(What you will do): Could you reproduce all of the entries below without a single change?

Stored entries
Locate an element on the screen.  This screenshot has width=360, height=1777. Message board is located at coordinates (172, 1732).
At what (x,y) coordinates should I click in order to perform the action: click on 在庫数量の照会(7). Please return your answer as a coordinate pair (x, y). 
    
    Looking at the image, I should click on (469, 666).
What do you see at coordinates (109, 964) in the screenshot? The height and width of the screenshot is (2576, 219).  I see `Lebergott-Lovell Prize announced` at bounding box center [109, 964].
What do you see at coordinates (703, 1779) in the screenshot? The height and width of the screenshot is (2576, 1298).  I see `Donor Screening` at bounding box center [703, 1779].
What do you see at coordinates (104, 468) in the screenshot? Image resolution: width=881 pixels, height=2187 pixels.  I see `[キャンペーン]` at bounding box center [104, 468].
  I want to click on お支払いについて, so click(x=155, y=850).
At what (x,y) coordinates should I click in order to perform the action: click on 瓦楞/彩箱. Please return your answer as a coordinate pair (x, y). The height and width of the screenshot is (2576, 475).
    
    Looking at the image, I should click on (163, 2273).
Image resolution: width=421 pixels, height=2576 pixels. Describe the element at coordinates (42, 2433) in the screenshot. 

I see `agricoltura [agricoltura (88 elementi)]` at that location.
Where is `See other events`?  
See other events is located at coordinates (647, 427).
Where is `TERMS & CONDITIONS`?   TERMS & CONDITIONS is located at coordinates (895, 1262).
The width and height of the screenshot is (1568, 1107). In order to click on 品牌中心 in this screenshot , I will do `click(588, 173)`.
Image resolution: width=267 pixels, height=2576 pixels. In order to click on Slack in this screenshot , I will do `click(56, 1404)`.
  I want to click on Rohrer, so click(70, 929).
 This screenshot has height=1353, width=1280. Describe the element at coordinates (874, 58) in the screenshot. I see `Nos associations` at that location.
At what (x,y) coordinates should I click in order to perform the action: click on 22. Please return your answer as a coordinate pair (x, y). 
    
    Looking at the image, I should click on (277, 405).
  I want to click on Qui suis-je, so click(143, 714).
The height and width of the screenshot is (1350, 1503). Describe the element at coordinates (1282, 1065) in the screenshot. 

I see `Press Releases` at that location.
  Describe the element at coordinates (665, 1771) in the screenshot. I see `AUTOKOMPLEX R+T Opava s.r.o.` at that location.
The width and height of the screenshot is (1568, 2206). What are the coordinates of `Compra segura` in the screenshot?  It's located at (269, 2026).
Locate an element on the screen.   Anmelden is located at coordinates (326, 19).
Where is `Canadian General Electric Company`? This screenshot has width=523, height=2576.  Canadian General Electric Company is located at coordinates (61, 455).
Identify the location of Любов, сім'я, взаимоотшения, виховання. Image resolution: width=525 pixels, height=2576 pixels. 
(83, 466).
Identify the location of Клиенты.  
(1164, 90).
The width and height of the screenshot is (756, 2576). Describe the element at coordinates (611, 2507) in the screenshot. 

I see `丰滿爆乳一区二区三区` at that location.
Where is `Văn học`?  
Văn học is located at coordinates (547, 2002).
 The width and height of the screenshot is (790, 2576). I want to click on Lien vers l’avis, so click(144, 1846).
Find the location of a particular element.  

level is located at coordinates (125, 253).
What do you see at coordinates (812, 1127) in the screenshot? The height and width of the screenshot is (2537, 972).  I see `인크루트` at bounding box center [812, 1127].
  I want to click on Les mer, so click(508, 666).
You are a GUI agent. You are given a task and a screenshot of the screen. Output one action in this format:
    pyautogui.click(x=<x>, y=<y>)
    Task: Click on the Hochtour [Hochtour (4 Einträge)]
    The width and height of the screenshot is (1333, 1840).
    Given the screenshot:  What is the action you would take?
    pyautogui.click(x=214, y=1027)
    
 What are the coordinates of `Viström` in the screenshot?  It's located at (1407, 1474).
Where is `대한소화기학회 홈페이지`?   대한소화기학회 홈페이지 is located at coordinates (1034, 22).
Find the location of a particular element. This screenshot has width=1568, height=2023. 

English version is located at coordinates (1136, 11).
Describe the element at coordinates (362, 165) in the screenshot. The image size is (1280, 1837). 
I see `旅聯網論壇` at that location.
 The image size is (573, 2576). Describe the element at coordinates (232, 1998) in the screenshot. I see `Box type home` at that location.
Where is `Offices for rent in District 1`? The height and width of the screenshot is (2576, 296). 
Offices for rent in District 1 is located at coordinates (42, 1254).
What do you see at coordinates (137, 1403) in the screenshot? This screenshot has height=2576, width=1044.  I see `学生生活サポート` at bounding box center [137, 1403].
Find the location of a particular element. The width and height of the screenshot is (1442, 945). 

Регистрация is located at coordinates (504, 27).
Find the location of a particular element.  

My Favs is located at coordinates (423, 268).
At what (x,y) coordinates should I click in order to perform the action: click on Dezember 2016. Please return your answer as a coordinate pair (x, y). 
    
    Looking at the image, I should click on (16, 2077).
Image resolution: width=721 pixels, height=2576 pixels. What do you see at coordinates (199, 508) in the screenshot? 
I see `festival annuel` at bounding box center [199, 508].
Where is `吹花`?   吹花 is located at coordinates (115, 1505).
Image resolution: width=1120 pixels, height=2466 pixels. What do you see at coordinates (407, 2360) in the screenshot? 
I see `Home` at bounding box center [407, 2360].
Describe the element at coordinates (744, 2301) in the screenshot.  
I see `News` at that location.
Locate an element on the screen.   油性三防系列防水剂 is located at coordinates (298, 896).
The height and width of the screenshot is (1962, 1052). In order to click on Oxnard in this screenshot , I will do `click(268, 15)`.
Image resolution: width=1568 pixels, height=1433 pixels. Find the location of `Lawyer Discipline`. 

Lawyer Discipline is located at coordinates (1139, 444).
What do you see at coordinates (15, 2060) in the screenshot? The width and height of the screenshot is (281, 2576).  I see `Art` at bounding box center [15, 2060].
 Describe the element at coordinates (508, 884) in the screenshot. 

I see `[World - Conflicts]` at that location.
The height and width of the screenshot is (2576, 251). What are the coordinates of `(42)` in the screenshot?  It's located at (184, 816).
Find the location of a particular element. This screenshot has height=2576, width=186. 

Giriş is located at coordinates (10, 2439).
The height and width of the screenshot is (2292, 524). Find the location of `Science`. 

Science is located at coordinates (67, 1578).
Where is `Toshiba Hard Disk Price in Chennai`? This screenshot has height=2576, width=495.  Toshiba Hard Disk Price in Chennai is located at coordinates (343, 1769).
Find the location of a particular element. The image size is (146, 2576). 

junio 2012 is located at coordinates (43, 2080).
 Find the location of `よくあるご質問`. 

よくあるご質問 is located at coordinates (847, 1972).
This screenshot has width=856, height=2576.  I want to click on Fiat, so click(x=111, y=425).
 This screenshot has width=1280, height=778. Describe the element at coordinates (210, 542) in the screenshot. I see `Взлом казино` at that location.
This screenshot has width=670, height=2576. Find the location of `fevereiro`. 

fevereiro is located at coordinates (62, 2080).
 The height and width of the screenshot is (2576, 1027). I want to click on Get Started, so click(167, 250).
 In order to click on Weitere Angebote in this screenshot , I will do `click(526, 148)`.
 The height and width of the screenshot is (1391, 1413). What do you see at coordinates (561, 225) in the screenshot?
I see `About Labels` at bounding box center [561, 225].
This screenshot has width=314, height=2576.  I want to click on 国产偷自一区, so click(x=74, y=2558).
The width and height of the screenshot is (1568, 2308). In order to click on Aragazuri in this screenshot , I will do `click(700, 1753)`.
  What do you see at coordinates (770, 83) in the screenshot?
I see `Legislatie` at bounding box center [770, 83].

(Response to this task):
Locate an element on the screen.  This screenshot has width=360, height=1777. Message board is located at coordinates (172, 1732).
At what (x,y) coordinates should I click in order to perform the action: click on 在庫数量の照会(7). Please return your answer as a coordinate pair (x, y). 
    
    Looking at the image, I should click on (469, 666).
What do you see at coordinates (109, 964) in the screenshot? The height and width of the screenshot is (2576, 219).  I see `Lebergott-Lovell Prize announced` at bounding box center [109, 964].
What do you see at coordinates (703, 1779) in the screenshot? The height and width of the screenshot is (2576, 1298).  I see `Donor Screening` at bounding box center [703, 1779].
What do you see at coordinates (104, 468) in the screenshot? Image resolution: width=881 pixels, height=2187 pixels.  I see `[キャンペーン]` at bounding box center [104, 468].
  I want to click on お支払いについて, so click(x=155, y=850).
At what (x,y) coordinates should I click in order to perform the action: click on 瓦楞/彩箱. Please return your answer as a coordinate pair (x, y). The height and width of the screenshot is (2576, 475).
    
    Looking at the image, I should click on (163, 2273).
Image resolution: width=421 pixels, height=2576 pixels. Describe the element at coordinates (42, 2433) in the screenshot. 

I see `agricoltura [agricoltura (88 elementi)]` at that location.
Where is `See other events`?  
See other events is located at coordinates (647, 427).
Where is `TERMS & CONDITIONS`?   TERMS & CONDITIONS is located at coordinates (895, 1262).
The width and height of the screenshot is (1568, 1107). In order to click on 品牌中心 in this screenshot , I will do `click(588, 173)`.
Image resolution: width=267 pixels, height=2576 pixels. In order to click on Slack in this screenshot , I will do `click(56, 1404)`.
  I want to click on Rohrer, so click(70, 929).
 This screenshot has height=1353, width=1280. Describe the element at coordinates (874, 58) in the screenshot. I see `Nos associations` at that location.
At what (x,y) coordinates should I click in order to perform the action: click on 22. Please return your answer as a coordinate pair (x, y). 
    
    Looking at the image, I should click on (277, 405).
  I want to click on Qui suis-je, so click(143, 714).
The height and width of the screenshot is (1350, 1503). Describe the element at coordinates (1282, 1065) in the screenshot. 

I see `Press Releases` at that location.
  Describe the element at coordinates (665, 1771) in the screenshot. I see `AUTOKOMPLEX R+T Opava s.r.o.` at that location.
The width and height of the screenshot is (1568, 2206). What are the coordinates of `Compra segura` in the screenshot?  It's located at (269, 2026).
Locate an element on the screen.   Anmelden is located at coordinates (326, 19).
Where is `Canadian General Electric Company`? This screenshot has width=523, height=2576.  Canadian General Electric Company is located at coordinates (61, 455).
Identify the location of Любов, сім'я, взаимоотшения, виховання. Image resolution: width=525 pixels, height=2576 pixels. 
(83, 466).
Identify the location of Клиенты.  
(1164, 90).
The width and height of the screenshot is (756, 2576). Describe the element at coordinates (611, 2507) in the screenshot. 

I see `丰滿爆乳一区二区三区` at that location.
Where is `Văn học`?  
Văn học is located at coordinates (547, 2002).
 The width and height of the screenshot is (790, 2576). I want to click on Lien vers l’avis, so click(144, 1846).
Find the location of a particular element.  

level is located at coordinates (125, 253).
What do you see at coordinates (812, 1127) in the screenshot? The height and width of the screenshot is (2537, 972).  I see `인크루트` at bounding box center [812, 1127].
  I want to click on Les mer, so click(508, 666).
You are a GUI agent. You are given a task and a screenshot of the screen. Output one action in this format:
    pyautogui.click(x=<x>, y=<y>)
    Task: Click on the Hochtour [Hochtour (4 Einträge)]
    The width and height of the screenshot is (1333, 1840).
    Given the screenshot:  What is the action you would take?
    pyautogui.click(x=214, y=1027)
    
 What are the coordinates of `Viström` in the screenshot?  It's located at (1407, 1474).
Where is `대한소화기학회 홈페이지`?   대한소화기학회 홈페이지 is located at coordinates (1034, 22).
Find the location of a particular element. This screenshot has width=1568, height=2023. 

English version is located at coordinates (1136, 11).
Describe the element at coordinates (362, 165) in the screenshot. The image size is (1280, 1837). 
I see `旅聯網論壇` at that location.
 The image size is (573, 2576). Describe the element at coordinates (232, 1998) in the screenshot. I see `Box type home` at that location.
Where is `Offices for rent in District 1`? The height and width of the screenshot is (2576, 296). 
Offices for rent in District 1 is located at coordinates (42, 1254).
What do you see at coordinates (137, 1403) in the screenshot? This screenshot has height=2576, width=1044.  I see `学生生活サポート` at bounding box center [137, 1403].
Find the location of a particular element. The width and height of the screenshot is (1442, 945). 

Регистрация is located at coordinates (504, 27).
Find the location of a particular element.  

My Favs is located at coordinates (423, 268).
At what (x,y) coordinates should I click in order to perform the action: click on Dezember 2016. Please return your answer as a coordinate pair (x, y). 
    
    Looking at the image, I should click on (16, 2077).
Image resolution: width=721 pixels, height=2576 pixels. What do you see at coordinates (199, 508) in the screenshot? 
I see `festival annuel` at bounding box center [199, 508].
Where is `吹花`?   吹花 is located at coordinates (115, 1505).
Image resolution: width=1120 pixels, height=2466 pixels. What do you see at coordinates (407, 2360) in the screenshot? 
I see `Home` at bounding box center [407, 2360].
Describe the element at coordinates (744, 2301) in the screenshot.  
I see `News` at that location.
Locate an element on the screen.   油性三防系列防水剂 is located at coordinates (298, 896).
The height and width of the screenshot is (1962, 1052). In order to click on Oxnard in this screenshot , I will do `click(268, 15)`.
Image resolution: width=1568 pixels, height=1433 pixels. Find the location of `Lawyer Discipline`. 

Lawyer Discipline is located at coordinates (1139, 444).
What do you see at coordinates (15, 2060) in the screenshot? The width and height of the screenshot is (281, 2576).  I see `Art` at bounding box center [15, 2060].
 Describe the element at coordinates (508, 884) in the screenshot. 

I see `[World - Conflicts]` at that location.
The height and width of the screenshot is (2576, 251). What are the coordinates of `(42)` in the screenshot?  It's located at (184, 816).
Find the location of a particular element. This screenshot has height=2576, width=186. 

Giriş is located at coordinates (10, 2439).
The height and width of the screenshot is (2292, 524). Find the location of `Science`. 

Science is located at coordinates (67, 1578).
Where is `Toshiba Hard Disk Price in Chennai`? This screenshot has height=2576, width=495.  Toshiba Hard Disk Price in Chennai is located at coordinates (343, 1769).
Find the location of a particular element. The image size is (146, 2576). 

junio 2012 is located at coordinates (43, 2080).
 Find the location of `よくあるご質問`. 

よくあるご質問 is located at coordinates (847, 1972).
This screenshot has width=856, height=2576.  I want to click on Fiat, so click(x=111, y=425).
 This screenshot has width=1280, height=778. Describe the element at coordinates (210, 542) in the screenshot. I see `Взлом казино` at that location.
This screenshot has width=670, height=2576. Find the location of `fevereiro`. 

fevereiro is located at coordinates (62, 2080).
 The height and width of the screenshot is (2576, 1027). I want to click on Get Started, so click(167, 250).
 In order to click on Weitere Angebote in this screenshot , I will do `click(526, 148)`.
 The height and width of the screenshot is (1391, 1413). What do you see at coordinates (561, 225) in the screenshot?
I see `About Labels` at bounding box center [561, 225].
This screenshot has width=314, height=2576.  I want to click on 国产偷自一区, so click(x=74, y=2558).
The width and height of the screenshot is (1568, 2308). In order to click on Aragazuri in this screenshot , I will do `click(700, 1753)`.
  What do you see at coordinates (770, 83) in the screenshot?
I see `Legislatie` at bounding box center [770, 83].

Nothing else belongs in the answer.